Mice that are heterozygous for the targeted mutation are viable, fertile, and normal in size. No gene product (mRNA or protein) is detected by RT-PCR or Western blot analysis of homozygous embryos, aged embryonic day 10. Homozygotes have an embryonic lethal phenotype, with defective vasculature formation in the embryo and yolk sac and widespread hemorrhaging at embryonic day 10.5. Heterozygotes exhibit iris coloboma, irregular/off center pupils and corneal opacity.
A targeting vector containing a neo cassette was used to delete 5kb of sequence at the 5' end of the gene, which encodes the C-terminal part of the DSL domain. The construct was electroporated into 129S1/Sv-Oca2+ Tyr+ Kitl+ derived CJ7 embryonic stem (ES) cells. Correctly targeted ES cells were injected into C57BL/6J blastocysts. The mice were backcrossed to C57BL/6J for 10 generations.

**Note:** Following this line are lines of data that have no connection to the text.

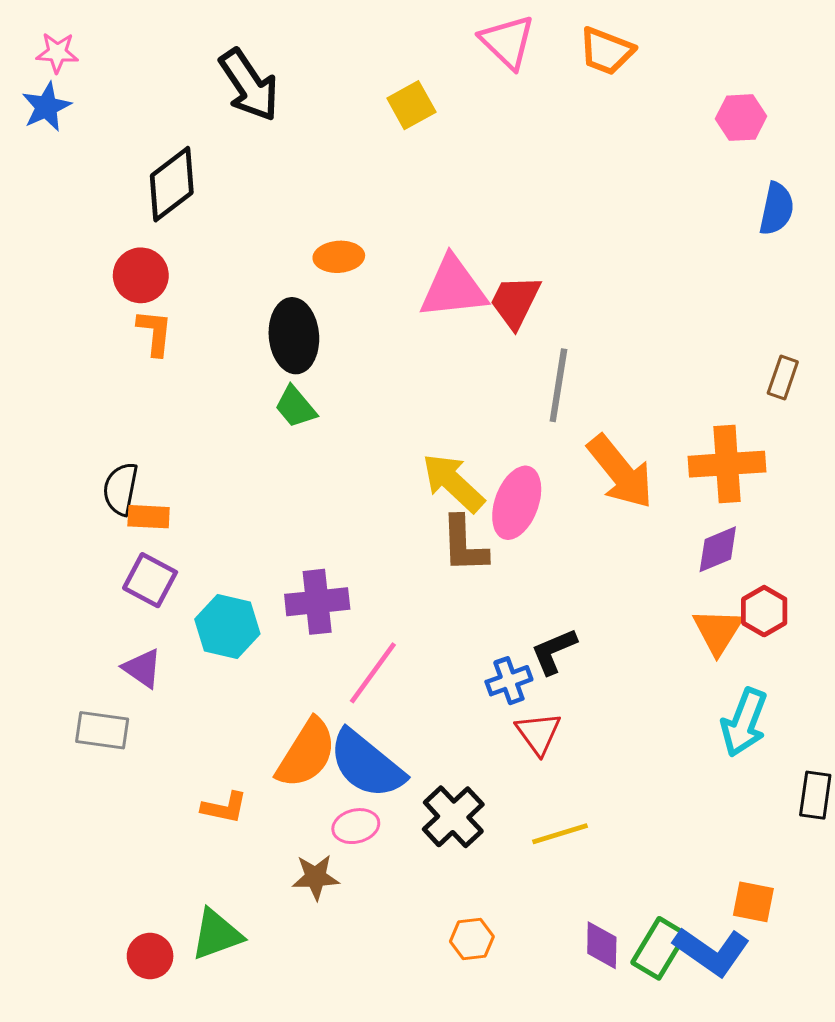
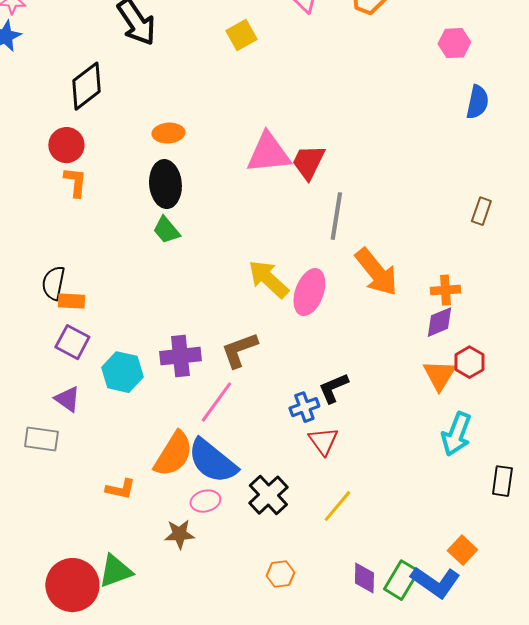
orange ellipse: (339, 257) -> (168, 133), moved
orange cross: (727, 464) -> (445, 290), moved, size x0.6
brown L-shape: (464, 545) -> (239, 350), moved, turned 72
yellow line: (560, 834) -> (337, 506), turned -33
orange square: (753, 902) -> (462, 550), turned 32
red circle: (150, 956) -> (72, 585), size x1.8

|Allele Name||targeted mutation 1, Tom Gridley|
|Allele Type||Targeted (Null/Knockout)|
|Allele Synonym(s)||Jag1dDSL; Jag1del1; Jag1null|
|Gene Symbol and Name||Jag1, jagged 1|
|Strain of Origin||129S1/Sv-Oca2+ Tyr+ Kitl+|
|Molecular Note||A 5kb genomic fragment at the 5' end of the gene was replaced by a neomycin resistance cassette. These deleted sequences include coding regions for the C-terminal portion of the DSL domain. RT-PCR analysis demonstrated that no transcript was detectable in RNA isolated from E10 homozygous embryos, and Western blot analysis on extracts of E10.5 homozygous embryos confirmed that the protein was not expressed.|
|Mutations Made By|| |
Thomas Gridley, Maine Medical Center Research Institute
When maintaining a live colony, these mice are bred as heterozygotes. Homozygotes are embryonic lethal due to hemorrhaging.
When using the B6.129S1-Jag1tm1Grid/J mouse strain in a publication, please cite the originating article(s) and include JAX stock #010616 in your Materials and Methods section.